# Hidrostal pump wiring issue



## JRaef (Mar 23, 2009)

If memory serves me correctly, those are what they refer to a "backup thermal sensors" that are embedded in the windings of the motor. The moisture / thermal sensor that you have is looking at the oil in the housing. These other sensors are in the windings themselves. In Explosion Proof applications, these are required in some jurisdictions even though you have a motor overload relay in the starter. Mosr people in the US don't use them unless they are running the pumps on a VFD.

If you want to use them, you need what is called a "Thermistor Tripping Relay". You wire those sensor circuits in series with each other and the Thermistor Relay measures the resistance of the entire circuit. As the winding temperature increases, the resistance changes suddenly at a particular threshold, the relay picks that up and changes state to drop out the starter circuit.


----------



## John Valdes (May 17, 2007)

Or they could just be temperature sensor leads that can be connected to a temperature controller.
They could be located in the windings and on each bearing housing.

The distributor should be able to explain what these leads are for. Go to the manufacturer if the distributor cannot help you.


----------



## Zenerohmma (Oct 24, 2008)

John Valdes said:


> Or they could just be temperature sensor leads that can be connected to a temperature controller.
> They could be located in the windings and on each bearing housing.
> 
> The distributor should be able to explain what these leads are for. Go to the manufacturer if the distributor cannot help you.

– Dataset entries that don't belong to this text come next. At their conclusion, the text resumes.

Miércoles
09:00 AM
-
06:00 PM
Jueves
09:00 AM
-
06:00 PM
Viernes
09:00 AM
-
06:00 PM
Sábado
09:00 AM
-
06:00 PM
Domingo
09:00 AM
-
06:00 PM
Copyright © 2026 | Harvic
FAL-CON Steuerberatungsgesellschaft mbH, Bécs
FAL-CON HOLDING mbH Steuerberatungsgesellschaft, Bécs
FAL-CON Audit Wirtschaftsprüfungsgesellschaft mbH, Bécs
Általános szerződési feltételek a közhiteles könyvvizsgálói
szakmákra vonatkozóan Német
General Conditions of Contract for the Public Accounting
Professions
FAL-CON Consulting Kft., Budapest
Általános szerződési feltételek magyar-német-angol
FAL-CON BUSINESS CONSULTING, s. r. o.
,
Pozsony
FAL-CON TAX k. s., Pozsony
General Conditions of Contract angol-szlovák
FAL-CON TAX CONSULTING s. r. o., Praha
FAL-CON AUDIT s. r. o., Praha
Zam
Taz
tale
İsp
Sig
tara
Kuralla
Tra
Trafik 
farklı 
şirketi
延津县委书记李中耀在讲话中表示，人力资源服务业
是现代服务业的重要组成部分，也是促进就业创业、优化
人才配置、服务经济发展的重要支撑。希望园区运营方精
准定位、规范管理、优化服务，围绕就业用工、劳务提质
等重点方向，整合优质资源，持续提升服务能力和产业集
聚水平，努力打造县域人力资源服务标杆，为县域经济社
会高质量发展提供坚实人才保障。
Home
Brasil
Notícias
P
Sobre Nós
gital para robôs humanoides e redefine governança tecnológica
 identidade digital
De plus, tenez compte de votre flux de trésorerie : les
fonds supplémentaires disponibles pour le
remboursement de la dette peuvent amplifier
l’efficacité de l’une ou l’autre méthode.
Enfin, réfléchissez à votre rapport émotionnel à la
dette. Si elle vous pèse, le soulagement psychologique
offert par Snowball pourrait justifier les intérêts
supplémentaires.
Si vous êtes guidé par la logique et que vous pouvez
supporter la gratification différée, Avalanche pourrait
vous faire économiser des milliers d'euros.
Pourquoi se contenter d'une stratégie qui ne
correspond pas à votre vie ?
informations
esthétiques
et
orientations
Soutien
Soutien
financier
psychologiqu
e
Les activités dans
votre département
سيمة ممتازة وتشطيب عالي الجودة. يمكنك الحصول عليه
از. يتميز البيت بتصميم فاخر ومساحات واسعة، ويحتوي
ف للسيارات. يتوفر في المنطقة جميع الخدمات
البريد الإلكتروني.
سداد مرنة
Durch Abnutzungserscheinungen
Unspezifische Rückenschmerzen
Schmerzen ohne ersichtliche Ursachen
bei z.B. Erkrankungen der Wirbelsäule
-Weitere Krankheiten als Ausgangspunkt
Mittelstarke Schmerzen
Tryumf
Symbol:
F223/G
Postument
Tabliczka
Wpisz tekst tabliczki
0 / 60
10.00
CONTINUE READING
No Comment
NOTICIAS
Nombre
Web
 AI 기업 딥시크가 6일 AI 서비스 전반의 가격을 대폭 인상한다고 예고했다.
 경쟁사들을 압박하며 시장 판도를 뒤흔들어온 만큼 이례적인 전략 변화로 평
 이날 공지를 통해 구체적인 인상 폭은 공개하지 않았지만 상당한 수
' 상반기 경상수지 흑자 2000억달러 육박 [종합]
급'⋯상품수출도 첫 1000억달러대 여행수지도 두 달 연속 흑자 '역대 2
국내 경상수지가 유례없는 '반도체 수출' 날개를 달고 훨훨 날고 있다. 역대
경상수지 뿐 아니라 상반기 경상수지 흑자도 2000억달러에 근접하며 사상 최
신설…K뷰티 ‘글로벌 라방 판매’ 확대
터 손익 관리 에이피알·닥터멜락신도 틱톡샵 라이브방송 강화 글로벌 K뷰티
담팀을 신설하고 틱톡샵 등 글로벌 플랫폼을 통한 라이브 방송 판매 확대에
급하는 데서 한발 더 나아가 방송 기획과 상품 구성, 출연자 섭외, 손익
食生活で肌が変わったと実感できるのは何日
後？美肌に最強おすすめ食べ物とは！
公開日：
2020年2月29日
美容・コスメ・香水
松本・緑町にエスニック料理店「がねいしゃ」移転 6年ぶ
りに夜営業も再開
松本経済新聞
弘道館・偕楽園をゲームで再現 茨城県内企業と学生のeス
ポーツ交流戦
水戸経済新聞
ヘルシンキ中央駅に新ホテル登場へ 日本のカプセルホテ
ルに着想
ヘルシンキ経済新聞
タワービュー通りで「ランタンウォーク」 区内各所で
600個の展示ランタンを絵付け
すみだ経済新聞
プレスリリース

I'm going to guess they are for low voltage instrumentation devices that could be added on?

I have never directly worked on this type of a system but I'm going to make an educated guess and think the low voltage wires could be used for devices that measure flow, pressure, level, process monitoring devices.

Not sure but I would definitely contact the manufacturer a request a full wiring diagram for the pump.


----------



## John Valdes (May 17, 2007)

Zenerohmma said:


> I'm going to guess they are for low voltage instrumentation devices that could be added on?
> 
> I have never directly worked on this type of a system but I'm going to make an educated guess and think the low voltage wires could be used for devices that measure flow, pressure, level, process monitoring devices.
> 
> Not sure but I would definitely contact the manufacturer a request a full wiring diagram for the pump.

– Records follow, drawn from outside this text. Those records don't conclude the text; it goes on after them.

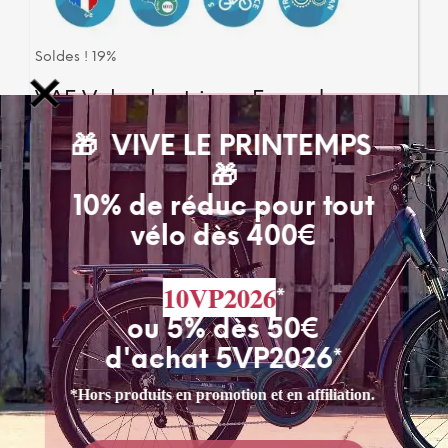
Soldes ! 19%
VAE Velo electrique E-cardan
Nexus by Arcade…
🎁 VIVE LE PRINTEMPS
🎁
Arcade cycles
10% de réduc pour tout
2 589,00
€
2 089,00
€
Dès
TVA incluse
Ce
CHOIX DES OPTIONS
vélo dès 400€
produ
a
10VP2026
plusi
*
varia
ou 5% dès 50€
Les
d'achat 5VP2026*
optio
PAIEMENTS SECURISES
peuv
par Stripe / Paypal / Virement
*Hors produits en promotion et en affiliation.
être
chois
sur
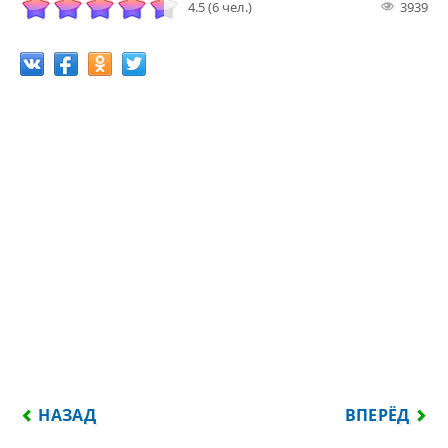
4.5 (6 чел.)
3939
ПРЕДЫДУЩИЙ: ОТЛИЧНАЯ РАБОТА...
СЛЕДУЮЩИЙ
НАЗАД
ВПЕРЁД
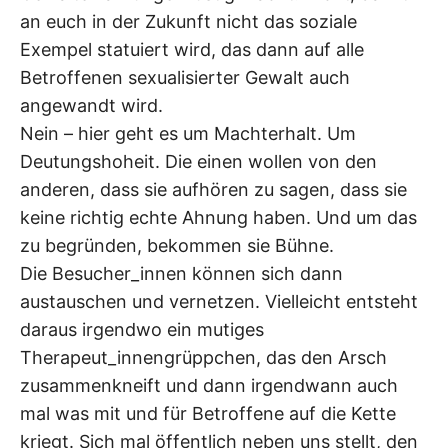
an euch in der Zukunft nicht das soziale
Exempel statuiert wird, das dann auf alle
Betroffenen sexualisierter Gewalt auch
angewandt wird.
Nein – hier geht es um Machterhalt. Um
Deutungshoheit. Die einen wollen von den
anderen, dass sie aufhören zu sagen, dass sie
keine richtig echte Ahnung haben. Und um das
zu begründen, bekommen sie Bühne.
Die Besucher_innen können sich dann
austauschen und vernetzen. Vielleicht entsteht
daraus irgendwo ein mutiges
Therapeut_innengrüppchen, das den Arsch
zusammenkneift und dann irgendwann auch
mal was mit und für Betroffene auf die Kette
kriegt. Sich mal öffentlich neben uns stellt, den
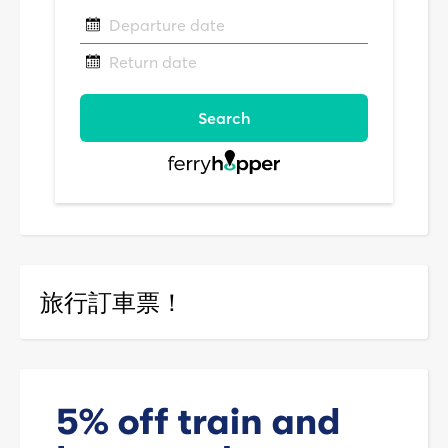
旅行訂車票！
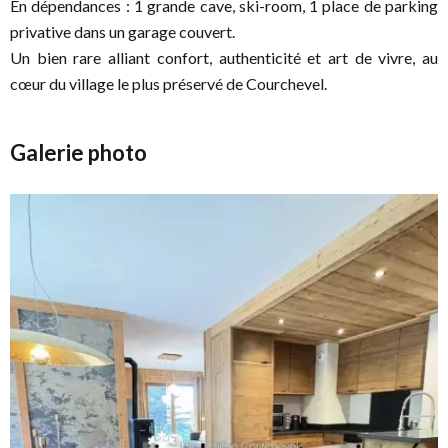
En dépendances : 1 grande cave, ski-room, 1 place de parking
privative dans un garage couvert.
Un bien rare alliant confort, authenticité et art de vivre, au
cœur du village le plus préservé de Courchevel.
Galerie photo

Knowing the motor industry fairly well I can say with confidence the leads are connected to temperature sensing probes such as thermistors or temp switches like "Klixons".
The sensors could be anything from a thermocouple to a switch.
There is no possibility these leads can do the things you mention as they are located in the motor itself.
I do agree the distributor and finally the manufacturer be consulted as to the leads in question. But only to verify what type of temp sensor is present.


----------



## Fixastang (Sep 4, 2012)

Thanks for the suggestions. We are still waiting to here from the vendor. I'll keep everyone posted when we hear from them.


----------